» What you should do:
Scan the entries below. List each line with "running".

» Stored data entries:
▬▬▬▬▬▬

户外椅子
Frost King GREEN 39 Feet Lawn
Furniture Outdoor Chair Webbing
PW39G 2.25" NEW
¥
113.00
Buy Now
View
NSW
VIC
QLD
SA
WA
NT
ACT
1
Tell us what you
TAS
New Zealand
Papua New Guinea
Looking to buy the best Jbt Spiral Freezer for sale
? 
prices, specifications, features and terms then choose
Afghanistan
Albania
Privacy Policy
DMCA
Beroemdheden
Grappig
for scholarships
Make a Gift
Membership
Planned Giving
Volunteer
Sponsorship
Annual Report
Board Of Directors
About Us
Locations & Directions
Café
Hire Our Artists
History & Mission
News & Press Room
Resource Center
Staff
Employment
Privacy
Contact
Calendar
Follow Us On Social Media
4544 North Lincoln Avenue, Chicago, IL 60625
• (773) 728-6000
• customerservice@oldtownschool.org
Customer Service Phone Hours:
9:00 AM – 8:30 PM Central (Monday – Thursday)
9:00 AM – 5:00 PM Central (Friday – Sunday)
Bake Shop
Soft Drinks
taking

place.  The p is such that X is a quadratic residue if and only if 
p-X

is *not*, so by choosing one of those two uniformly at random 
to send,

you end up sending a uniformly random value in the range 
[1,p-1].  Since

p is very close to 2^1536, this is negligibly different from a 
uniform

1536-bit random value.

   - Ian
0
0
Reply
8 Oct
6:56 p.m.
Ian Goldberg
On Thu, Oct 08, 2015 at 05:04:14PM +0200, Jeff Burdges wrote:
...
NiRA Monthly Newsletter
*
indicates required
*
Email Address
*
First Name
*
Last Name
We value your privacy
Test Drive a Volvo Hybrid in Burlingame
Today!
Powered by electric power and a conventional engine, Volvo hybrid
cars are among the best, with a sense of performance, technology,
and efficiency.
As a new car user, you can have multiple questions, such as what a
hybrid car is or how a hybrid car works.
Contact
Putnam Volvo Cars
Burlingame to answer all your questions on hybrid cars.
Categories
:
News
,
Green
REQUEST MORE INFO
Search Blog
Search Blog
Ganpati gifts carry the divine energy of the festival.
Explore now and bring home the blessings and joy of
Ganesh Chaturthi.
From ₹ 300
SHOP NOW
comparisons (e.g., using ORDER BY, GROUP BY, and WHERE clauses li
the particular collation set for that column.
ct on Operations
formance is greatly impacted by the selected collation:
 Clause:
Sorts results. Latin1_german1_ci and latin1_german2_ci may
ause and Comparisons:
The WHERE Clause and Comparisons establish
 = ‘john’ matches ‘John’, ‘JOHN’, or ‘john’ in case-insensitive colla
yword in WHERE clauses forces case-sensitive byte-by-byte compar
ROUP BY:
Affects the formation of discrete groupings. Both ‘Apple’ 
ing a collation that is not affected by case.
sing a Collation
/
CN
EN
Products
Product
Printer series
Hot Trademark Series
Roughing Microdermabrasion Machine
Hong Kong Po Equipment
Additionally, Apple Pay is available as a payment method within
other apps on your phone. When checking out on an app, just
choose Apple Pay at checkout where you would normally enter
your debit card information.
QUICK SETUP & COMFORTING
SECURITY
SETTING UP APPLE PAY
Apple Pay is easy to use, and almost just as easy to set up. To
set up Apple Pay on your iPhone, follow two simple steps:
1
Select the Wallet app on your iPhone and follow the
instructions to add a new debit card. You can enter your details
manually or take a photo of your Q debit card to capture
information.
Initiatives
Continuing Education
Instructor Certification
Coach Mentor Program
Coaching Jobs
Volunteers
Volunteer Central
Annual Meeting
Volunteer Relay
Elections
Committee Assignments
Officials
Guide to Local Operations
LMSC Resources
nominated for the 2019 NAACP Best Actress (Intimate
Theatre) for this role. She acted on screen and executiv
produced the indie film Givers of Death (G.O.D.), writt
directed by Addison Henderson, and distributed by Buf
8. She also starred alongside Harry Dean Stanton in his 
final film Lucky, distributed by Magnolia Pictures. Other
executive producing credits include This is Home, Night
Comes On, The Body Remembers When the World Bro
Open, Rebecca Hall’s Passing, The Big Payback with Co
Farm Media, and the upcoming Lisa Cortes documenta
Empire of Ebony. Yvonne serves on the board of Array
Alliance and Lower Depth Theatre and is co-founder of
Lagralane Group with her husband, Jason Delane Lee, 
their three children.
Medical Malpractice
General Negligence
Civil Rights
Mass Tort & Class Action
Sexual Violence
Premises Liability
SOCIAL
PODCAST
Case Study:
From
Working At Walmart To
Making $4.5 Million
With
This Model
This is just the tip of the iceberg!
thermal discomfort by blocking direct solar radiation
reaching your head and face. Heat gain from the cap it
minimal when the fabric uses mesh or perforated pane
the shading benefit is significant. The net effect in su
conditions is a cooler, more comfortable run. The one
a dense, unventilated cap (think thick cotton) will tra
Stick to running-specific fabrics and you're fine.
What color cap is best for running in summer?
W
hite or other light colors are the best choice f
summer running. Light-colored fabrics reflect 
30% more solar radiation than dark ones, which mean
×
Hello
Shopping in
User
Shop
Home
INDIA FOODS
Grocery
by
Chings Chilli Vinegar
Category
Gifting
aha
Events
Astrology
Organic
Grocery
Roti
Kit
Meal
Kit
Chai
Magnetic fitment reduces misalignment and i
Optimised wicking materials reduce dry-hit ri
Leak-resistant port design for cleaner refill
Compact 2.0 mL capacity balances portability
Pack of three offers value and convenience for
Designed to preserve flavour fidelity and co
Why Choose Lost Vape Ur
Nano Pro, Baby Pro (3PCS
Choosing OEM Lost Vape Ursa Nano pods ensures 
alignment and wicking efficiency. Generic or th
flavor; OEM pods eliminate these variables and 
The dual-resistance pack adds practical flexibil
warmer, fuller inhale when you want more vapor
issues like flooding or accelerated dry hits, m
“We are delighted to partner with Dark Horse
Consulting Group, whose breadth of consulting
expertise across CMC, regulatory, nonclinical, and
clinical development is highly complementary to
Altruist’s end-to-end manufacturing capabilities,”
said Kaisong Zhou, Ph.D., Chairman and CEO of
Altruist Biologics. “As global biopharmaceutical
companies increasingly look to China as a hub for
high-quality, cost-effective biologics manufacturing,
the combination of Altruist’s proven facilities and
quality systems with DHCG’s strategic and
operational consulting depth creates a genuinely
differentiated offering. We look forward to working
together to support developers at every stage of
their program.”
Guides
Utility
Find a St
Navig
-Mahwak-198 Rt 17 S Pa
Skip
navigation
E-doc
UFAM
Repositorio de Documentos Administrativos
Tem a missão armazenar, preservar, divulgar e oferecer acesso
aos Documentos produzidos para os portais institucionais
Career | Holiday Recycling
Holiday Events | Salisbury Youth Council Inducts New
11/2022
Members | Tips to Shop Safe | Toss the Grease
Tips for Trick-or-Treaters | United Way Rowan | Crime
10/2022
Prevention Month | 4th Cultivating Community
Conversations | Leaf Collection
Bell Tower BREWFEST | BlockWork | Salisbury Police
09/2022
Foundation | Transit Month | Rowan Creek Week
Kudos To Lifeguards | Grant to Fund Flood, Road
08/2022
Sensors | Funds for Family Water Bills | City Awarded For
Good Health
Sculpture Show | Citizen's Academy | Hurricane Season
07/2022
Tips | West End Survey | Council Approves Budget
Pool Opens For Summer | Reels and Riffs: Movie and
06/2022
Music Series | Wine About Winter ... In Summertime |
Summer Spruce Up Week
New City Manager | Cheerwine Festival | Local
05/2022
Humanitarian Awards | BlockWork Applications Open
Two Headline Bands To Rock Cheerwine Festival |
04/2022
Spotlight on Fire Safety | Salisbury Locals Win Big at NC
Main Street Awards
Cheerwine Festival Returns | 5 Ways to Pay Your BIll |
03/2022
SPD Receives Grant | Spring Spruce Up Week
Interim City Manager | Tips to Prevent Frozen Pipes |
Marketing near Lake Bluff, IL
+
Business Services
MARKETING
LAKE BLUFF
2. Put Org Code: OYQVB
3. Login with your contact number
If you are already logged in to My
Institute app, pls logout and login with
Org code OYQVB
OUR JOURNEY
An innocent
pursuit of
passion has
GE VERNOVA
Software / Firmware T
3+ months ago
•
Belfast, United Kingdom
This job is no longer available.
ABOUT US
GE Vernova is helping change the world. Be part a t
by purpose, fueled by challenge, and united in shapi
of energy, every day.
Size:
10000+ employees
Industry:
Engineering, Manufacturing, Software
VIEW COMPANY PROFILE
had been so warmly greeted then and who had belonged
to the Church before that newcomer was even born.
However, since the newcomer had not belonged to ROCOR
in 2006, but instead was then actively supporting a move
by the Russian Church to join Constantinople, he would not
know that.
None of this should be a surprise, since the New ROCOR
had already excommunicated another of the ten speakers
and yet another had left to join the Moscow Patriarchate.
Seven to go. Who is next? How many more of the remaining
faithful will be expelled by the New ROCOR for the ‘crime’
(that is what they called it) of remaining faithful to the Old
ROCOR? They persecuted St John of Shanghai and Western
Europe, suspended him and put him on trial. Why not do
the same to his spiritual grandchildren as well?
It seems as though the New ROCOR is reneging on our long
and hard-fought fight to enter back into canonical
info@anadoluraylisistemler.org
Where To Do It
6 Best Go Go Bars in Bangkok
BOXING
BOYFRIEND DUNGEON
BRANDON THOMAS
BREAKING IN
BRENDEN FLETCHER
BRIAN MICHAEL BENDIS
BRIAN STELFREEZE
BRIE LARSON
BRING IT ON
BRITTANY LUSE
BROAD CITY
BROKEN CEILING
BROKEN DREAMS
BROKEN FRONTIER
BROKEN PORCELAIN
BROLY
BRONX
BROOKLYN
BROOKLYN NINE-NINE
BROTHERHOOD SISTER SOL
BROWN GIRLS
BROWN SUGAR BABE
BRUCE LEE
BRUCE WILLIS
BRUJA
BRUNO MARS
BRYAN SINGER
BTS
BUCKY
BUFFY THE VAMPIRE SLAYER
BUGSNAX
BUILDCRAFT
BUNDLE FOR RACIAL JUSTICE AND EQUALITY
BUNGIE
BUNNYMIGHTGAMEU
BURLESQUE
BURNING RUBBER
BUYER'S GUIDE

▬▬▬▬▬▬

» Answer box:
Stick to running-specific fabrics and you're fine.
What color cap is best for running in summer?
summer running. Light-colored fabrics reflect 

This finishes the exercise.